A YouGov survey in March of this year revealed four fifths of women in the UK had been sexually harassed. Violence against women is a seismic problem rippling through the entire system, whether it is a catcall in the street, being stared at on public transport or being groped in a nightclub, misogyny is rife.
The Everyone’s Invited movement was created to call out rape culture in UK schools and universities, and give survivors a platform to share their stories. Each year as the university term starts, stories circulate of girls being spiked. A video from Bristol circulated recently showing a man who appears to be in his twenties allegedly spiking a woman of a similar age. Although there is little information released regarding the incident, the alleged spiker and his friend appear to have refined their spiking methodology down to a fine art. Each year we are told to #AskAngela and do not accept drinks in bars. We are now at a point where women are covering their drinks with cling film. We are forced to take these preventative methods on the off chance we can enjoy a night out without being drugged.
As Marina Hyde has stated in her most recent column, “women don’t need to learn any more lessons.“ Yet, the government and police are relentless in wanting to teach us more. Jess Phillips, Labour MP is a longstanding advocate for women’s rights.
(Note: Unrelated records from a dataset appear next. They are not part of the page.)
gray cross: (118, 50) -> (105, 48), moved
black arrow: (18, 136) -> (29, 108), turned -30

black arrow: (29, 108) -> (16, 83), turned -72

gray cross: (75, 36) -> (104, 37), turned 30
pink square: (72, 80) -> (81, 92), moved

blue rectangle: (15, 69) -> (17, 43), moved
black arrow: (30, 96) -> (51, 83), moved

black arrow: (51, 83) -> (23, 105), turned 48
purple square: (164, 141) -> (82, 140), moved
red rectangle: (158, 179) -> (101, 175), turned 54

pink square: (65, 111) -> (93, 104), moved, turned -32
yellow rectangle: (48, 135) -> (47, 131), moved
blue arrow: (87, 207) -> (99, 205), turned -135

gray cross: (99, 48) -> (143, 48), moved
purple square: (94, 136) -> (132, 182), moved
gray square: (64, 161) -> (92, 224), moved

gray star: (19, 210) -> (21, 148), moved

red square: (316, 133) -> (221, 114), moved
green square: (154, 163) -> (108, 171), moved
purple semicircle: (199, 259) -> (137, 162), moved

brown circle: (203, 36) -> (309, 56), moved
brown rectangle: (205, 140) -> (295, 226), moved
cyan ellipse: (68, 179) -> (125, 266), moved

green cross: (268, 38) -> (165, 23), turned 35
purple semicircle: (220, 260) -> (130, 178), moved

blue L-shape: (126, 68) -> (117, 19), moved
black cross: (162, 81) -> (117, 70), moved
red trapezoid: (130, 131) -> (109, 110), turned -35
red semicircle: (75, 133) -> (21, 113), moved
This year on International Women’s Day, she read aloud all the women who had been murdered by men that year.
“One woman is killed every three days in the UK.”
She emphasises that this is not a rarity, the violence we are subject to is just something society has come to accept, as common and routine as having a morning cuppa. She added that society has “just accepted dead women ” as “one of them things”. This acceptance buries the epidemic deeper below the sand. Women know the reality of fear. We are scared when we walk in the morning and late at night, we are scared when we sit on public transport. We are petrified when fellow women like Sabina, Sarah, Bilbaa and Nicole are murdered. The epidemic can only be cured by the perpetrators, men, who need to stop preying on us, spiking us, wolf-whistling us and killing us. Systematically, the whole toxic culture needs to be wiped out of our organisations and institutions. Individually, men need to do more. Call out your friends who make vile comments in group chats or the ones who take home extremely drunk girls. We will never forget Susan Everard’s plea “don’t get in the car”. Society must stop giving the keys of this car to infantile boys who learn to drive and thrive in violence.